> _EXERCISE REQUIREMENTS_: From the data below, copy exactly the lines that lie between the one holding "voorstudie wagen we de" and the one holding "Islam, hechos que han sido condenados", including both, and nothing more.

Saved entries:
• • • •
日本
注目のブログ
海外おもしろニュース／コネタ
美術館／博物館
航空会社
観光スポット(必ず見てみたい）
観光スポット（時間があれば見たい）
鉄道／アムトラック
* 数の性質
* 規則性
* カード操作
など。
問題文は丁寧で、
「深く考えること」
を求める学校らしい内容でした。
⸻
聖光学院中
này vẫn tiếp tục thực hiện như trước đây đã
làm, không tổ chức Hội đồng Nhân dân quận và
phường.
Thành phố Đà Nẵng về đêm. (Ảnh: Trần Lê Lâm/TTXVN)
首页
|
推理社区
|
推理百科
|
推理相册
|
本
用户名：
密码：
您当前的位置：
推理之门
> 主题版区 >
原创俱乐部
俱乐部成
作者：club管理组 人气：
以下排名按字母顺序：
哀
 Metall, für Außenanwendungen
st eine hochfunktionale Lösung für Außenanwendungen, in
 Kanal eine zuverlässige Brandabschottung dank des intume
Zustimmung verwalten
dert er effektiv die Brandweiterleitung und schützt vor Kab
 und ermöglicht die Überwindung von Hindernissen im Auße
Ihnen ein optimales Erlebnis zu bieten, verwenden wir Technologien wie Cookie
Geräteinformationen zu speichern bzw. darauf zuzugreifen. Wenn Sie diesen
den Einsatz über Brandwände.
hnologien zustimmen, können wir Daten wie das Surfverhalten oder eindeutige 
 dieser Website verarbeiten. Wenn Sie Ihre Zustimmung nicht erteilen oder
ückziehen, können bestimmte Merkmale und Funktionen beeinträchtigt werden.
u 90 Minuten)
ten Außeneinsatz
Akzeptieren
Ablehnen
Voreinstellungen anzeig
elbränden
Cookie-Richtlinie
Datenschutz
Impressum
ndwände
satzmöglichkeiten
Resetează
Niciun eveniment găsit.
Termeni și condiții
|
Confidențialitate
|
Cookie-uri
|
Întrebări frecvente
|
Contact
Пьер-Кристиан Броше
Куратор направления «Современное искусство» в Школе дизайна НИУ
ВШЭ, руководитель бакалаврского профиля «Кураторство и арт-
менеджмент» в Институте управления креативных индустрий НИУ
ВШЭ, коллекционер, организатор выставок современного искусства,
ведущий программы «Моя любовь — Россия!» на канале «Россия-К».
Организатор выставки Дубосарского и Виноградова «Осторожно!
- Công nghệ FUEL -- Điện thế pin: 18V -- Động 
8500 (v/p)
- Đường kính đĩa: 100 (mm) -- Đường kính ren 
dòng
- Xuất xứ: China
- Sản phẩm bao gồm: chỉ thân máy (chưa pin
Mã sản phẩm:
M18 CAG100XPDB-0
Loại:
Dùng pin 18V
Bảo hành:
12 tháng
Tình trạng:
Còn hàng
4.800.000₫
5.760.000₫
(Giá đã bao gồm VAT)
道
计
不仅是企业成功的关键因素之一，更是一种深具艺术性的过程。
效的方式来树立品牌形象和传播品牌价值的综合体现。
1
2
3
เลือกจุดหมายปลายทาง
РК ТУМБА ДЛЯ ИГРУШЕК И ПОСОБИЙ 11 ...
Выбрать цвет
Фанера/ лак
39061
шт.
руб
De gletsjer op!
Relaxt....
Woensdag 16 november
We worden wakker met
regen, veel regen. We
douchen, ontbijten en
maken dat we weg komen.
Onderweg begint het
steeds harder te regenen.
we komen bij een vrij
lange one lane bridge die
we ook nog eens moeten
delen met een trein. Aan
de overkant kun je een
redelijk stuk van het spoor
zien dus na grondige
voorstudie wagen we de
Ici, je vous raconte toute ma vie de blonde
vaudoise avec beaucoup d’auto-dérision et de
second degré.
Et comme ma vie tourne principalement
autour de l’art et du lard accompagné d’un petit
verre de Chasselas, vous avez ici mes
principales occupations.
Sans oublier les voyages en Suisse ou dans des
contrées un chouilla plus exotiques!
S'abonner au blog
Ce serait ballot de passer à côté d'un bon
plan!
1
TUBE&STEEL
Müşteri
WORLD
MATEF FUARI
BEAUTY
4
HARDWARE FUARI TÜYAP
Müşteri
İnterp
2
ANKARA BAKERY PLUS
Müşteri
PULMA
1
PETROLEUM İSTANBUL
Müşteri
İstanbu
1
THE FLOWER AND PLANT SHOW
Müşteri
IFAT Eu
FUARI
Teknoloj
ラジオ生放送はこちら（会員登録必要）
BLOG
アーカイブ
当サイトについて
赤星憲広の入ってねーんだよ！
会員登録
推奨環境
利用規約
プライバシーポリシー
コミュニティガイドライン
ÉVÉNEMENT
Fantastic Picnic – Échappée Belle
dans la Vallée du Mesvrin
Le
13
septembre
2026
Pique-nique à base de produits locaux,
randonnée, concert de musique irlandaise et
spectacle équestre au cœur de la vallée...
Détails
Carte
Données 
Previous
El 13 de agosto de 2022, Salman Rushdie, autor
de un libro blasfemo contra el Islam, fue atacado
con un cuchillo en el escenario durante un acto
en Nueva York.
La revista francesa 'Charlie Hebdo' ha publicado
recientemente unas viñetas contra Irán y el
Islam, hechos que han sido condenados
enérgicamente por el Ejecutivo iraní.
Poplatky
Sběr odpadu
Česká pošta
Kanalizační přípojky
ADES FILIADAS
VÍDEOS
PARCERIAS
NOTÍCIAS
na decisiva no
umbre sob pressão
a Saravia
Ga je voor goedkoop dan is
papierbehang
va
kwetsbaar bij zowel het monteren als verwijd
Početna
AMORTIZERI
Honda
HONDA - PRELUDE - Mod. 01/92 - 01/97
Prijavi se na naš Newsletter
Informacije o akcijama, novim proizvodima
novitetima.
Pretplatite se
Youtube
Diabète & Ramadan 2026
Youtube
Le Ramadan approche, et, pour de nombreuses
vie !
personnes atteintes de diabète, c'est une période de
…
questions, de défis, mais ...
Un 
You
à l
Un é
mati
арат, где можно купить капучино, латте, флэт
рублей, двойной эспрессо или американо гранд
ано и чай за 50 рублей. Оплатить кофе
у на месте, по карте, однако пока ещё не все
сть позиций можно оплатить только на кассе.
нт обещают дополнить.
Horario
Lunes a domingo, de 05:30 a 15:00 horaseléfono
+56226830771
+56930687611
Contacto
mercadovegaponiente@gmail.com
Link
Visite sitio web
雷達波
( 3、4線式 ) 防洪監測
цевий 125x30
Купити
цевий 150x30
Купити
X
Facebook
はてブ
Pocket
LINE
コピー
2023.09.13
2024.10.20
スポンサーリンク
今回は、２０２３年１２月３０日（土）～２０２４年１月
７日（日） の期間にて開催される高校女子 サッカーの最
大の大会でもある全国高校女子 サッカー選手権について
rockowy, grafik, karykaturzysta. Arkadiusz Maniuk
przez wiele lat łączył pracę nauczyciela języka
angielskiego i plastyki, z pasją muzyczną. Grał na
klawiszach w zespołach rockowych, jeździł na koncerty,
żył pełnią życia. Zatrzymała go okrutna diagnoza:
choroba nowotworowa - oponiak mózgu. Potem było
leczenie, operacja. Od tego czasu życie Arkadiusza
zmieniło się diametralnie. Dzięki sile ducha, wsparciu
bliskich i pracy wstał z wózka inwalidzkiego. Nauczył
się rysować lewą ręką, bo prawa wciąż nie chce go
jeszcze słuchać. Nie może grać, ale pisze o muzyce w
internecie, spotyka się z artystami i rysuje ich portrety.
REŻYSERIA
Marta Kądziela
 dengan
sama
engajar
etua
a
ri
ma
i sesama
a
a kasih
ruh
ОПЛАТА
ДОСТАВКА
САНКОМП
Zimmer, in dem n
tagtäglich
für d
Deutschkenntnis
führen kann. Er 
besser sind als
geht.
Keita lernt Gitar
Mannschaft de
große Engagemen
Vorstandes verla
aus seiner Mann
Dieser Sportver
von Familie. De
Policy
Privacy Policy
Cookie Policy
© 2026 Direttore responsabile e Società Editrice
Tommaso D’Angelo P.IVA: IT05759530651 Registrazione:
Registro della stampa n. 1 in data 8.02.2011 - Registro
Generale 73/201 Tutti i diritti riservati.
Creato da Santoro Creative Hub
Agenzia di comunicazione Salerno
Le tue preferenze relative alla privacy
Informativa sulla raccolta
• • • •
> _WRITTEN REPLY_:
voorstudie wagen we de
Ici, je vous raconte toute ma vie de blonde
vaudoise avec beaucoup d’auto-dérision et de
second degré.
Et comme ma vie tourne principalement
autour de l’art et du lard accompagné d’un petit
verre de Chasselas, vous avez ici mes
principales occupations.
Sans oublier les voyages en Suisse ou dans des
contrées un chouilla plus exotiques!
S'abonner au blog
Ce serait ballot de passer à côté d'un bon
plan!
1
TUBE&STEEL
Müşteri
WORLD
MATEF FUARI
BEAUTY
4
HARDWARE FUARI TÜYAP
Müşteri
İnterp
2
ANKARA BAKERY PLUS
Müşteri
PULMA
1
PETROLEUM İSTANBUL
Müşteri
İstanbu
1
THE FLOWER AND PLANT SHOW
Müşteri
IFAT Eu
FUARI
Teknoloj
ラジオ生放送はこちら（会員登録必要）
BLOG
アーカイブ
当サイトについて
赤星憲広の入ってねーんだよ！
会員登録
推奨環境
利用規約
プライバシーポリシー
コミュニティガイドライン
ÉVÉNEMENT
Fantastic Picnic – Échappée Belle
dans la Vallée du Mesvrin
Le
13
septembre
2026
Pique-nique à base de produits locaux,
randonnée, concert de musique irlandaise et
spectacle équestre au cœur de la vallée...
Détails
Carte
Données 
Previous
El 13 de agosto de 2022, Salman Rushdie, autor
de un libro blasfemo contra el Islam, fue atacado
con un cuchillo en el escenario durante un acto
en Nueva York.
La revista francesa 'Charlie Hebdo' ha publicado
recientemente unas viñetas contra Irán y el
Islam, hechos que han sido condenados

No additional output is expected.